We explained how bot management works for our customers, and how we distinguish between likely automated and human traffic.

We showed an overview of how much of our global traffic is automated, and how bots change their behavior throughout the day and the week. Notably, 39.4% of all traffic Cloudflare processes comes from a suspected automated source.

A regional overview of automated traffic lets us know which regions were the source of traffic from likely automated agents. North America, Europe and Asia were the primary sources of traffic, and also of automated traffic in particular.

We then focused on North America, where the majority of automated traffic originates. The United States alone accounted for the majority of requests, over half of which come from automated sources.

To explore this further, we briefly dived into ASN traffic in the United States, so we could see where these requests were coming from. ASNs like Comcast and AT&T were the top ASNs for overall traffic, but unsurprisingly, data centers like Google and Amazon AWS were the main drivers of automated traffic.

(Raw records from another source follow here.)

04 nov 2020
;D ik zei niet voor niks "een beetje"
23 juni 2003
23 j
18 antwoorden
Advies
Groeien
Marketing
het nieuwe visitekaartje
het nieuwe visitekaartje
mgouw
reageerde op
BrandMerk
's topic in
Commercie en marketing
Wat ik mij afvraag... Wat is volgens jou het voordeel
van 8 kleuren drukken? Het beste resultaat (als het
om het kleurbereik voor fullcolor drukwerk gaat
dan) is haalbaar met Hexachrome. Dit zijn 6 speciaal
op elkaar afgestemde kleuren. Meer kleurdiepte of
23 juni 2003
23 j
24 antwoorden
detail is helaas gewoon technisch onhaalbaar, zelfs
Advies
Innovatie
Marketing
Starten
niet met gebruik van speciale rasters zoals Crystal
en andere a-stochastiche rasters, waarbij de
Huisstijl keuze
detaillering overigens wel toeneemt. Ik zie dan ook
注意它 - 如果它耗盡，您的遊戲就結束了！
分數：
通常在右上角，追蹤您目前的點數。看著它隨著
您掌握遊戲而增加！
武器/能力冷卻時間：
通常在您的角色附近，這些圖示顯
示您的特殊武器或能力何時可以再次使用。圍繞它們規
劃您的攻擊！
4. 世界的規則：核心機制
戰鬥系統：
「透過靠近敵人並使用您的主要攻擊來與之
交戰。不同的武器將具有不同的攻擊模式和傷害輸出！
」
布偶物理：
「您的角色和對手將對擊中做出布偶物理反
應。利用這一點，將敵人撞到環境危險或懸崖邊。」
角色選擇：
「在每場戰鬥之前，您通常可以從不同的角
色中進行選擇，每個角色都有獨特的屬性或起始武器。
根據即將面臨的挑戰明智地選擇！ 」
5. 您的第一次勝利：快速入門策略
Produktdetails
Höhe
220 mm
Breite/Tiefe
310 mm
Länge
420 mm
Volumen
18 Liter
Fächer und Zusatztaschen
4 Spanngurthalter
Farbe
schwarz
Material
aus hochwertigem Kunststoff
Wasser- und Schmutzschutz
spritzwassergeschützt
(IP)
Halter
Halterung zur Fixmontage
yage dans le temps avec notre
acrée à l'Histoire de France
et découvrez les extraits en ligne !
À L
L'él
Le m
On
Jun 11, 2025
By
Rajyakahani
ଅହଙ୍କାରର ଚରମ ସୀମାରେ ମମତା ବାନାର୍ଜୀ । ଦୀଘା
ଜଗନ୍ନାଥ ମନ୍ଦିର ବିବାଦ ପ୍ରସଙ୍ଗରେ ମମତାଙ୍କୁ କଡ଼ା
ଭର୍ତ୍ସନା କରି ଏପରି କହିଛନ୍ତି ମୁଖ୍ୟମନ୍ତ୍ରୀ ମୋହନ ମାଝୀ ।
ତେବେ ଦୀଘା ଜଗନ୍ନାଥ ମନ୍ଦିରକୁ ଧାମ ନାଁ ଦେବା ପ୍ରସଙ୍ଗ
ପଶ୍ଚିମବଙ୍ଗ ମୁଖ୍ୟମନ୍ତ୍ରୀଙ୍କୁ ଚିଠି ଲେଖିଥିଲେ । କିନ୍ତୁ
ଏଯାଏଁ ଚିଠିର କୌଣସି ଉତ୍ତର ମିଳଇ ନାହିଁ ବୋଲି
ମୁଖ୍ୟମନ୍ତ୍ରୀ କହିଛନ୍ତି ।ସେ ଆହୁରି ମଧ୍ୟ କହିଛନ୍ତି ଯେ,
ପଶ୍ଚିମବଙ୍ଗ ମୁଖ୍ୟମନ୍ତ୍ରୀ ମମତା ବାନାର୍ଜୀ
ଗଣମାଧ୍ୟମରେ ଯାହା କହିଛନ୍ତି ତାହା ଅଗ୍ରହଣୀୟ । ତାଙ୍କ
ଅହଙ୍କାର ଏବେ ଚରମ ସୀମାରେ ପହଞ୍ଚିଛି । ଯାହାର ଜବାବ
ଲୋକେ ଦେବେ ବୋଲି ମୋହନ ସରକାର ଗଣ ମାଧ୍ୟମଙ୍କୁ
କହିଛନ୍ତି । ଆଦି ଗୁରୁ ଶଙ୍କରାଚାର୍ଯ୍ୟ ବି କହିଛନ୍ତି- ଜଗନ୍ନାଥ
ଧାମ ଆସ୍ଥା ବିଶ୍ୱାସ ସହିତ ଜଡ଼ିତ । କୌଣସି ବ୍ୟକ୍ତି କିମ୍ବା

Finally, we examined how the coronavirus has impacted traffic in Europe, with a deeper dive on Italian traffic. This led to some interesting insights on verified bot traffic, which saw a massive increase in Italy for a few months.

This post is a small peek into bot management at Cloudflare. In the future, we hope to expand this series of blog posts on bot management, exposing even more insights about bots on the Internet.